→ Data extract
------------------------------------------------------------

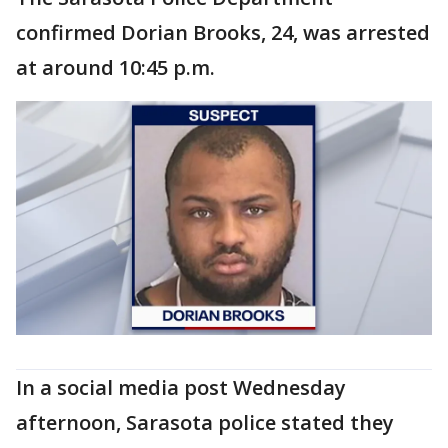
confirmed Dorian Brooks, 24, was arrested
at around 10:45 p.m.
In a social media post Wednesday
afternoon, Sarasota police stated they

------------------------------------------------------------

→ Problem to solve
The response should reproduce all the material above exactly and leave out its pictures.

→ Exercise response
confirmed Dorian Brooks, 24, was arrested
at around 10:45 p.m.
In a social media post Wednesday
afternoon, Sarasota police stated they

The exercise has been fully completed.